Silence hovered for a long, fragile moment before Tomanāk spoke once more.

“Tothas,” he said, “is not a better man than you are. Oh, he’s a good man, and one I value highly, but he lacks something you have.” Bahzell’s ears twitched in disbelief, and the War God smiled crookedly. “Do you really think Tothas would argue with me this way, Bahzell? By all the Powers of Light, I haven’t met a mortal as stubborn as you in millennia! You ignore my dreams, force me to resort to dolts like that idiot in Derm-even argue with my sister and me face-to-face! Can’t you get it through your thick skull that it’s your very stubbornness, your refusal to do anything you don’t believe is right, that makes you so important?!”

“As to that, I’ve no way to know. How could I?” Bahzell shot back. “But is it only a man’s value makes him worth helping? Tothas may be less iron-pated than I, but that’s not making him one bit less worthy!”

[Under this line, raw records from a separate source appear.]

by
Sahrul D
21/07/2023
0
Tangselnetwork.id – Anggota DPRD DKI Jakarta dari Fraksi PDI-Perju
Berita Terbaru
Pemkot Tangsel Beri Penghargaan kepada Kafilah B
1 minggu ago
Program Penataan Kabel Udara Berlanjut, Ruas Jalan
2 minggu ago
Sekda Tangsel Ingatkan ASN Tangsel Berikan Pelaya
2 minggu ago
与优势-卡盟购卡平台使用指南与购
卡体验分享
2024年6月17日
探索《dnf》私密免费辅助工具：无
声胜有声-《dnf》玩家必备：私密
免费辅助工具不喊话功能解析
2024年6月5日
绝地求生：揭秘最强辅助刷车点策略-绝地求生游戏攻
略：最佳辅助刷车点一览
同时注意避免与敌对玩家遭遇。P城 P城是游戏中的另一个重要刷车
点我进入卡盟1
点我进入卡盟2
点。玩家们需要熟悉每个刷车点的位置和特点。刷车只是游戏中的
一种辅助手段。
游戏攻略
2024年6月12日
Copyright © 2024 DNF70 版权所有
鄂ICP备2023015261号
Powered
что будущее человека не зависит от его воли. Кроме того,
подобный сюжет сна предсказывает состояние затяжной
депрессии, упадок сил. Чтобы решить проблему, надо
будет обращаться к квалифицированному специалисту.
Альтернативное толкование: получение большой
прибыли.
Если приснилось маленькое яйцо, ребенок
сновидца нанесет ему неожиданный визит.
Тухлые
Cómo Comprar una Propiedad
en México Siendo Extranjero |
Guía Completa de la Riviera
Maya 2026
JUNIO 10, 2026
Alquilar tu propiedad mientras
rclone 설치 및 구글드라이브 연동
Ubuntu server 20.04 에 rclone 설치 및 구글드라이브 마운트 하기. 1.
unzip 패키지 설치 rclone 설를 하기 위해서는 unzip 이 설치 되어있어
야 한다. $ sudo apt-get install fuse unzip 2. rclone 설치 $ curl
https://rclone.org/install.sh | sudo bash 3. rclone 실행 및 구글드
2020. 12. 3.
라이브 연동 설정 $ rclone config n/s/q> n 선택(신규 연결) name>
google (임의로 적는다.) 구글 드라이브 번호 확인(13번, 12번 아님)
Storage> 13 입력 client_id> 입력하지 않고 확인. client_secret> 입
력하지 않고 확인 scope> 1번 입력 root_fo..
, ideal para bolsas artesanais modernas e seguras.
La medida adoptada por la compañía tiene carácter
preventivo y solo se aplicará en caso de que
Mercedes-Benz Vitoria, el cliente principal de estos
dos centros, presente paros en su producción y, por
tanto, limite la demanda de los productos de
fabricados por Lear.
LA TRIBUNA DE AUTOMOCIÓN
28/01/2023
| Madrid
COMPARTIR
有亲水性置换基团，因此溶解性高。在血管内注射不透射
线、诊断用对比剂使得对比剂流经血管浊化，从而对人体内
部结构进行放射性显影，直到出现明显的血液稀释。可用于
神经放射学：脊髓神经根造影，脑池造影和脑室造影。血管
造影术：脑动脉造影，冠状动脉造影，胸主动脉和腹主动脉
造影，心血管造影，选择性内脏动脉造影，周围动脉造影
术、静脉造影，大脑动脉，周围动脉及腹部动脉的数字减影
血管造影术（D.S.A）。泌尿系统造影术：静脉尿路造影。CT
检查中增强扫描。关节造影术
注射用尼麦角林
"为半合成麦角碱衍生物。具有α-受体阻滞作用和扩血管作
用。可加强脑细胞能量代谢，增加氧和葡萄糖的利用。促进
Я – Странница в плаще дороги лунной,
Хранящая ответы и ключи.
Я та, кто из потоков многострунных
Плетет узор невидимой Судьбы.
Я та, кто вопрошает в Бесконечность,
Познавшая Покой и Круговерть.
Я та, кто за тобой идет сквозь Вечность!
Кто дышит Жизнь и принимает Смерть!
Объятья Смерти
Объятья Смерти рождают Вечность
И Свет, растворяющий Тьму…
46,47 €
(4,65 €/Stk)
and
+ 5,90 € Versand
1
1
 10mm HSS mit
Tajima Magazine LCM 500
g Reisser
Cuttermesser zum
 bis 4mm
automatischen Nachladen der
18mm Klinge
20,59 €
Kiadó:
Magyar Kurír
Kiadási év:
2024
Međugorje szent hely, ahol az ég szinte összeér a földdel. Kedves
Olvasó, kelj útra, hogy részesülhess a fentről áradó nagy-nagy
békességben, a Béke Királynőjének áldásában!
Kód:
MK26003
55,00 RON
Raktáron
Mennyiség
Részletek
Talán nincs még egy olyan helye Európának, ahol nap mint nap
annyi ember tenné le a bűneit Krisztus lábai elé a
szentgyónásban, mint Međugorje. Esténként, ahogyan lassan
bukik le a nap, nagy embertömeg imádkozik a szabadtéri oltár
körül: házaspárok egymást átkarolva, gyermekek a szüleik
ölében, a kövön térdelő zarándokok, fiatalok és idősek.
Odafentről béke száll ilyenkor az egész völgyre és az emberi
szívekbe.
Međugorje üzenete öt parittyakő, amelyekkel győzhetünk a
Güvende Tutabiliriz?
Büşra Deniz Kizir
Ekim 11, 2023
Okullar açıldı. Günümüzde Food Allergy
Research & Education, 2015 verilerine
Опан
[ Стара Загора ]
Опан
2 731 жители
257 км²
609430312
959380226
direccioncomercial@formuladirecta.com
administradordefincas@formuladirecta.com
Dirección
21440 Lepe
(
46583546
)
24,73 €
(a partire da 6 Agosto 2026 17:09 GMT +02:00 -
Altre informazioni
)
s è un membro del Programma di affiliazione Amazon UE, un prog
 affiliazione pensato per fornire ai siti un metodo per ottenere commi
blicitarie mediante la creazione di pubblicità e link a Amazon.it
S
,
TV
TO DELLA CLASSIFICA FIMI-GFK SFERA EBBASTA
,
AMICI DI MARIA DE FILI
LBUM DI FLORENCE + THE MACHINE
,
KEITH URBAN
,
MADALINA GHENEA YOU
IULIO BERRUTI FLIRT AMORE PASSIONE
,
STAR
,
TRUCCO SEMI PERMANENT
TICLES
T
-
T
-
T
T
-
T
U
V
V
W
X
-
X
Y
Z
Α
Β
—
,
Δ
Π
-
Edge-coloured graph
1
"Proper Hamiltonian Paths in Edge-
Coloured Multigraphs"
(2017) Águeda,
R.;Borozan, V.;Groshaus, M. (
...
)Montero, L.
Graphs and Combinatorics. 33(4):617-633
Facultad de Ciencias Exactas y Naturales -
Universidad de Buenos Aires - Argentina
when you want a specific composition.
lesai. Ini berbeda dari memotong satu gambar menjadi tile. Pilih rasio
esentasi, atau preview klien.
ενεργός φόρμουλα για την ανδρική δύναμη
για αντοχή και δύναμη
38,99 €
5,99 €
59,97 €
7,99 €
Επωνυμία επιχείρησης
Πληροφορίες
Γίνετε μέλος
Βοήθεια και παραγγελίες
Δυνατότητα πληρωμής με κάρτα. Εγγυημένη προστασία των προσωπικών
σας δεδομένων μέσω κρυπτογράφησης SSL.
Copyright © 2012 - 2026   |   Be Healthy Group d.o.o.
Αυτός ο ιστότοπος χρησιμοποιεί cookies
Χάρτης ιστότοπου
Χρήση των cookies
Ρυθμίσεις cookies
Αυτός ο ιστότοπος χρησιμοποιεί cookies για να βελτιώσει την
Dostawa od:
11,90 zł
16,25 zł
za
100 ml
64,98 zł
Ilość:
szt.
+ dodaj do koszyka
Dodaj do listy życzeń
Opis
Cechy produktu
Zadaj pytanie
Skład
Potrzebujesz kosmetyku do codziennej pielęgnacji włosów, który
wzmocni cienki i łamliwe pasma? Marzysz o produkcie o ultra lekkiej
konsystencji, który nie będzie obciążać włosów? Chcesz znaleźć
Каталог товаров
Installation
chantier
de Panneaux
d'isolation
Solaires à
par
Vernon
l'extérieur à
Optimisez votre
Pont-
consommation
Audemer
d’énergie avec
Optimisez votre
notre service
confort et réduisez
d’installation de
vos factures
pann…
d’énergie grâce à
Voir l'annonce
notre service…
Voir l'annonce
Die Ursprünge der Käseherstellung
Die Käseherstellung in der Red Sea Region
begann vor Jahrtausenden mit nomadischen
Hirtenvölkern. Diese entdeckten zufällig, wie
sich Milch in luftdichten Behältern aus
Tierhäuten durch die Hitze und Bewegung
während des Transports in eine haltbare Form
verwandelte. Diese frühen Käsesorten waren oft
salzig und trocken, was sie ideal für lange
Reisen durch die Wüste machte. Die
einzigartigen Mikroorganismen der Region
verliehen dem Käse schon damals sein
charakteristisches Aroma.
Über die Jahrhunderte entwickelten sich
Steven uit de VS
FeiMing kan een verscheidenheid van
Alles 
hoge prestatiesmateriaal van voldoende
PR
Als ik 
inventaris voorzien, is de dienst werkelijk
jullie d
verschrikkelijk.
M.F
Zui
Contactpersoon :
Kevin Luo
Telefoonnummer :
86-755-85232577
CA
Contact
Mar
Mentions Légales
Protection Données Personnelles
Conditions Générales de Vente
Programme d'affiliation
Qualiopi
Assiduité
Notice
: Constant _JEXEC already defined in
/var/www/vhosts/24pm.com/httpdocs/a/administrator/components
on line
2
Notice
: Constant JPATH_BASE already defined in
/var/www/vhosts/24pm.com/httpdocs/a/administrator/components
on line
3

“No, it doesn’t, but Tothas never asked me for healing.” Bahzell blinked in fresh disbelief, and the god cocked his head. “There would have been little I could have done for him if he had asked,” he admitted, “just as I can’t crook my finger and put Zarantha safe home in her bed. I’ve already explained why I dare not meddle directly, and it would have taken direct intervention to save Tothas from the dog brothers’ original attack. Nor, for the same reasons, can I make the attack as if it never happened. No god-Light or Dark-dares change the past. You can have no idea of all the possible consequences if we once started doing that, but a little thought should suggest at least some of them to you.”

He held Bahzell’s eyes until the hradani was forced to nod once more, then went on.

“By the same token, Tothas is an excellent example-a small one, perhaps, on the scale of universes, but nonetheless worthy-of how mortals can accomplish things even gods cannot. Zarantha’s done all mortal healing can do for him. Without the healing talent, not even she could have saved him; as it is, you and she between you did just that. She arrested the poison and began his healing; when you compelled him to remain in Dunsahnta, you gave him the time and rest he needs to complete his recovery. But all Tothas ever asked me for were the very things you yourself told him he already had: the heart and courage to endure what he must to fulfill his sworn word to his lady.”

“But you should have done more than that, whether he asked or no!” Bahzell cried, shaken by a sudden, terrible anger, and Tomanāk sighed.

“I should have, and had he encountered one of my champions, perhaps I could have. I can heal, through my priests or champions. Those are my swords in the mortal world, but my priesthood is smaller than most, Bahzell, and I give you fair warning-few of my champions die in bed. I can strengthen and aid them, but they’re made for the shock of battle, and warriors fall in battle.”

“So that’s what you’re wanting of me,” Bahzell said bitterly. “You’re after making me one of your ‘champions.’ Would Tothas have been my price, then? His healing for my service?”

“No,” Tomanāk said more sternly than ever. “Had you been my champion, then, yes, you might have healed him, but I buy no man’s service! If you would follow me, then follow me because you believe it’s right , not for what it can buy you or others. The Dark Gods bribe and corrupt; the only reward I offer is the knowledge that you’ve chosen to do what you believed to be right!”

The anger in that boulder-crushing voice could have annihilated Bahzell on the spot, yet it wasn’t directed at him. It seemed to split and flow about him, and he stood unshaken in the eye of the hurricane until the final echoes rumbled into silence.